Andy Burnham : « Nous sommes prêts à nous opposer à Trump si nos intérêts l’exigent »
Le nouveau Premier ministre britannique Andy Burnham affirme qu’il n’hésitera pas à s’opposer à Donald Trump si l’intérêt national du Royaume-Uni l’exige.
« Toujours mettre en avant les intérêts de la Grande-Bretagne »
Le nouveau Premier ministre britannique, Andy Burnham, a déclaré qu’il « placera toujours les intérêts de la Grande-Bretagne en premier », dans un entretien accordé à la BBC dont des extraits ont été publiés dimanche, alors qu’il était interrogé sur sa volonté de s’opposer au président américain Donald Trump.
« Tous les dirigeants doivent le faire »
Lors de sa première grande interview depuis sa prise de fonction, la journaliste de la BBC Laura Kuenssberg a demandé à Andy Burnham s’il était prêt à interpeller Donald Trump s’il jugeait que c’était la décision à prendre. « Tous les dirigeants doivent le faire. Vous devez défendre votre propre intérêt national avant toute autre chose.

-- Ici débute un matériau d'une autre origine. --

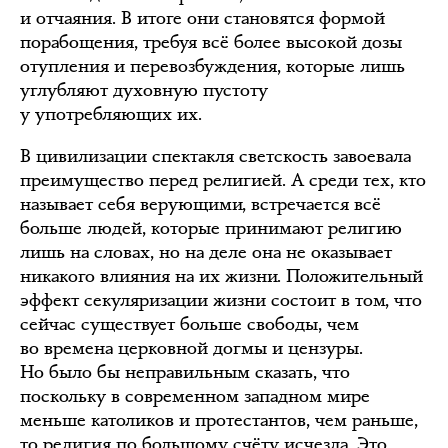
и отчаяния. В итоге они становятся формой
порабощения, требуя всё более высокой дозы
отупления и перевозбуждения, которые лишь
углубляют духовную пустоту
у употребляющих их.
В цивилизации спектакля светскость завоевала
преимущество перед религией. А среди тех, кто
называет себя верующими, встречается всё
больше людей, которые принимают религию
лишь на словах, но на деле она не оказывает
никакого влияния на их жизни. Положительный
эффект секуляризации жизни состоит в том, что
сейчас существует больше свободы, чем
во времена церковной догмы и цензуры.
Но было бы неправильным сказать, что
поскольку в современном западном мире
меньше католиков и протестантов, чем раньше,
то религия по большому счёту исчезла. Это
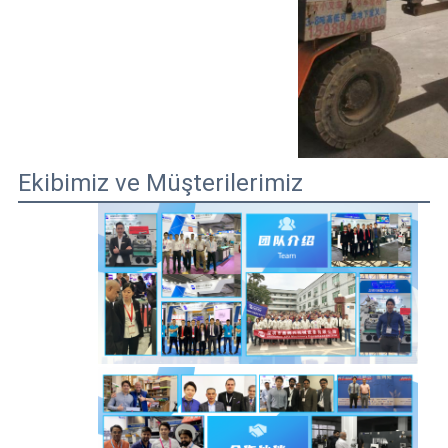
Ekibimiz ve Müşterilerimiz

C’est ce qui est exigé de vous si vous voulez faire ce travail correctement », a-t-il affirmé.
Un premier échange décrit comme « vraiment chaleureux »
Andy Burnham a décrit son premier échange téléphonique avec Donald Trump comme positif, indiquant que le président américain avait été « vraiment chaleureux ». Interrogé à deux reprises sur la question de savoir s’il faisait confiance à Donald Trump, le Premier ministre a toutefois refusé de répondre directement. « Le monde est en train de changer », a-t-il déclaré, ajoutant que les gouvernements doivent réagir aux événements au fur et à mesure qu’ils se développent.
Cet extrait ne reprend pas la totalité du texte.